The interface 15 is an interface for connecting the CPU 11 of the voice recognition device 1 and the external device 72 such as a USB device to each other. For example, a control program, setup data, or the like used for controlling the industrial machine 2 are loaded from the external device 72 side. Further, the control program, the setup data, or the like edited within the voice recognition device 1 can be stored in an external storage unit via the external device 72. A programmable logic controller (PLC) 16 executes a ladder program to output signals to the industrial machine 2 and peripheral devices of the industrial machine 2 (for example, a tool exchanger, an actuator such as a robot, a plurality of sensors 3 such as a temperature sensor or a humidity sensor attached to the industrial machine 2) via an I/O unit 19 and to control the industrial machine 2. Further, in response to receiving a signal from various switches of an operation panel deployed to the main body of the industrial machine 2, a signal from peripheral devices, or the like, the PLC 16 performs a necessary process on the signal and then transfers the processed signal to the CPU 11.
An interface 20 is an interface for connecting the CPU of the voice recognition device 1 and the wired or wireless network 5 to each other. Other industrial machines 4 such as a machine tool or an electric discharge machine, the fog computer 6, the cloud server 7, and the like are connected to the network 5 and transfer data to and from the voice recognition device 1.
Data or the like obtained as the result of execution of data, a program, or the like loaded on a memory are output to and displayed on a display device 70 via the interface 17. Further, the input device 71 formed of a keyboard, a pointing device, or the like transfers an instruction, data, or the like based on operation made by an operator to the CPU 11 via the interface 18.
An interface 21 is an interface for connecting the CPU 11 of the voice recognition device 1 and a voice sensor 73 to each other.
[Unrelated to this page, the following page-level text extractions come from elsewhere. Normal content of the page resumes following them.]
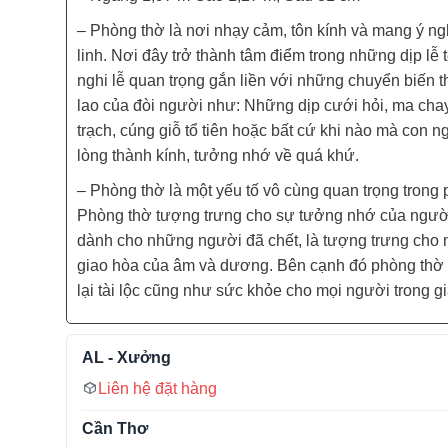
– Phòng thờ là nơi nhạy cảm, tôn kính và mang ý ng
linh. Nơi đây trở thành tâm điểm trong những dịp lễ 
nghi lễ quan trọng gắn liền với những chuyển biến t
lao của đòi người như: Những dịp cưới hỏi, ma cha
trạch, cúng giỗ tổ tiên hoặc bất cứ khi nào mà con n
lòng thành kính, tưởng nhớ về quá khứ.
– Phòng thờ là một yếu tố vô cùng quan trọng trong 
Phòng thờ tượng trưng cho sự tưởng nhớ của ngườ
dành cho những người đã chết, là tượng trưng cho
giao hòa của âm và dương. Bên cạnh đó phòng thờ
lại tài lộc cũng như sức khỏe cho mọi người trong gi
AL - Xưởng
Liên hệ đặt hàng
Cần Thơ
The voice sensor 73 may be, for example, a sound collecting instrument such as a microphone. For example, the voice sensor 73 may be attached to the input device 71 or a machine operating panel, a pendant (portable machine operating panel), or the like (not illustrated). A voice of an operator detected by the voice sensor 73 is transferred to the CPU 11 as a voice signal.
A axis control circuit 30 for controlling a axis of the industrial machine 2 outputs an instruction on the axis to a servo amplifier 40 in response to receiving a axis motion instruction amount from the CPU 11. In response to receiving this instruction, the servo amplifier 40 drives a servo motor 50 that moves the axis of a machine tool. The servo motor 50 of the axis has a built-in position and speed detector and feeds a position and speed feedback signal from this position and speed detector back to the axis control circuit 30 to perform feedback control of the position and speed. Note that, although only a single set of the axis control circuit 30, the servo amplifier 40, and the servo motor 50 is illustrated in the hardware configuration diagram of FIG. 1, the number of prepared sets of the same corresponds to the number of axis provided to the industrial machine 2 to be controlled in the actual implementation.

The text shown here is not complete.